Traugott Giesen Kolumne 24.08.2002
aus "Die Welt" Ausgabe Hamburg
Der Nächste so nah so fern
Das soll mir klar sein: Wenn kein Schlamm in
meinem Wohnzimmer steht, wohl aber beim Nachbarn, dann muss ich ihm helfen
- sagen wir zehn Stunden, besser wäre mehr. Es ist ja nicht nur das
Wohnzimmer, sondern das ganze Haus, der Garten und der Keller sowieso. Er
braucht zur Heilung doch ein halbes Jahr. Und was ihn das alles kostet, die
Helfer, die Handwerker, das Material, die neuen Sachen. Aber gut, zehn Stunden.
Ein Tropfen. Aber zehn Stunden Handanlegen, einen Tag Arbeit will ich ihm
geben. Will selbst hingehen. Oder was effektiver ist: Ich will ihm zehn Stunden
Arbeit geben, den Gegenwert von zehn meiner Arbeitsstunden.
Brutto oder netto? Mit Spendenquittung? Furchtbar,
schon wieder das Rechnen. Jesus sagte mal: Tu Gutes und lass deine linke
Hand nicht wissen, was die rechte tut. Gut, sofort hinzugehen, anzufassen;
doppelt hilft, wer schnell hilft. Aber auch gut, zu geben, und andere,
professionelle Helfer die Arbeit machen zu lassen. Und nicht kontrollieren,
nicht Rechenschaft fordern, nicht die neue Tür sich vorzeigen lassen,
die genau von meinem Geld besorgt wurde.
Vielleicht ist die andere Art von Helfen ja
besser: Hinfahren, persönlich. Dann übernimmt man natürlich
mehr Verantwortung, man wird ja Retter, wird in die Familie mit eingesogen,
bleibt am Ende noch am liebsten da, wo Hilfe so konkret gegeben werden konnte.

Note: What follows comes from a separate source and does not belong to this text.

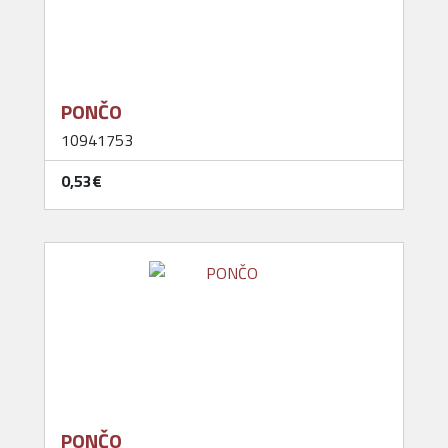
PONČO
10941753
0,53‎€
PONČO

Und wo noch ein Mann oder eine Frau zählen, die nicht diskutieren, sondern
putzen, säubern, neu errichten.
Begeisternd, wie Menschen hinfahren, das Auto
voll Putzmittel, und eben noch Wildfremden die Küche entschlammen, alles
abwaschen, die Fenster reinigen. Oder anderswo wieder Sandsäcke leeren
und Barrikaden abbauen. Die vielen Ehrenamtlichen von Feuerwehr, THW, Rotem
Kreuz, die Soldaten, Soldatinnen - sie werden noch weiter helfen. Doch die
Kraft geht zu Ende, die Freistellungen auch. Jetzt muss noch ein Aufbau Ost
her, noch mal müssen wir per Steuern ran.
Die große Hilfsbereitschaft ist
beglückend. Die hunderttausenden Spender reißen hoffentlich die
Millionen Festhalter noch mit zur Güte. Die nötigen Milliarden
wird man dennoch nur per Umlage aufbringen, die nicht nach Lust fragt. Und
richtig so, schließlich sind wir alle Mitauslöser dieser
Naturkatastrophe; wir werden noch auf viel mehr verzichten lernen, damit
der Naturhaushalt nicht völlig umkippt. Dass wir unseren Landesgenossen
beistehen, etwas mehr als schattenhaft, ist schon der Rede wert. Aber wir
werden auch über deutsche Grenzen Hilfe schicken, einfach, weil Menschen
bitten. Es kann uns nicht gut gehen neben Elend. Was Menschen in Not fehlt,
sind die im Überfluss ihnen schuldig.
Keiner braucht Angst zu haben, so viel zu
verschenken, dass er dann selbst zum Bettler wird. Da hält uns unsere
Natur schon von fern. Und nur wer Selbstmitleid kennt, kann auch für
andere etwas empfinden. Unsere Güte hat noch Spielraum.